Back in June, the Burlington City Council approved the creation of a community task force to offer oversight of the Burlington Police. That group is reviewing BPD policies on use of force, among other things.
Two of the task force’s members told the Burlington Police Commission Tuesday night that the group is much of the way through its work to create use-of-force recommendations.
The police commission meeting comes just after VTDigger released June 2017 body cam footage from Roosevelt Park.
“That video shows a bunch of kids in the park that were on the verge of a violent fight and officers stopping that fight from happening,” BPD Chief Brandon del Pozo said.
One portion appears to show Officer Cory Campbell threatening to pepper-spray at least one of the young people.
“Back up; you’re going to get sprayed,” a voice coming from out of the frame believed to be Campbell’s says. “Back up!”
“I’m backing up,” the person being spoken to says.
“It’s his phone, though,” an unidentified third person says.
“I understand, but it’s not worth fighting for right now,” the voice believed to be Campbell’s says.
Another portion appears to show Officer Oren Byrne ordering another teen to turn around or else he’d get sprayed…with an obscenity included in the order. Three teens are eventually shown being arrested for disorderly conduct.
“There’s no getting around what, in fact, happened,” Chief del Pozo said. “Body cam captures that. We see in the video at Roosevelt Park, for example, Cory Campbell again trying to break up a fight, saying, ‘guys, just go home; it’s not worth fighting for’, and I think that’s good police work.”
The BPD denied a request from Burlington resident Reed Doyle to view the video, then told him it would charge him hundreds of dollars to redact the video before he could view it. Doyle, and the Vermont ACLU, sued the department and won.
Vermont ACLU staff attorney Jay Diaz says in part, “This video is yet another example of law enforcement overreacting to Black and brown children engaging in common childhood behavior. …Burlington has taken some positive steps to prevent incidents like this from happening, but we hope to see more substantive training of Vermont police to eliminate biased outcomes and better ensure de-escalation is the rule and not the exception.”

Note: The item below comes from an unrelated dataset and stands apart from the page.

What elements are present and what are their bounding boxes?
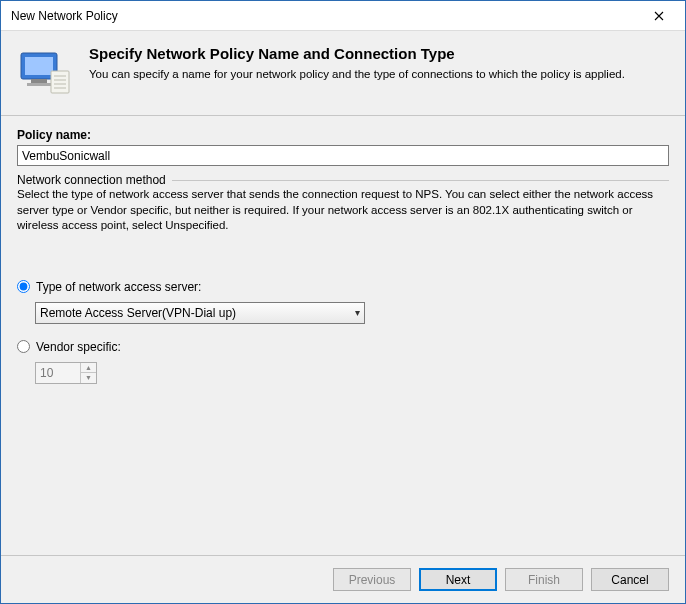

It’s also worth mentioning that Cory Campbell is the same BPD officer who encountered Douglas Kilburn at UVM Medical Center this past March. That encounter led to an exchange of punches and to Kilburn being treated for a fractured skull. He died in his apartment later that week; Vermont State Police are still investigating that case.
Chief del Pozo also says the Burlington Police’s 2017 use of force report is about to be updated. A draft version should be ready in the next few weeks.
“We’d have it done sooner, but we have a very gifted data analyst who just returned from some maternity leave,” the chief said. “We want her to scrub the report, flesh it out a bit and then we’ll be showing it to the commission.”
The Police Commission only has one more meeting scheduled this year; it’ll be on Tuesday, December 10th at 6:00 p.m. at BPD headquarters.
That’s also where the community task force meets every other Tuesday at 5:45 p.m. It’s required to give recommendations to the City Council by the end of November.
For the task force to continue to meet after that, it has to ask the council for an extension. According to Randall Harp, a police commissioner who also serves on the task force, it has not yet done so.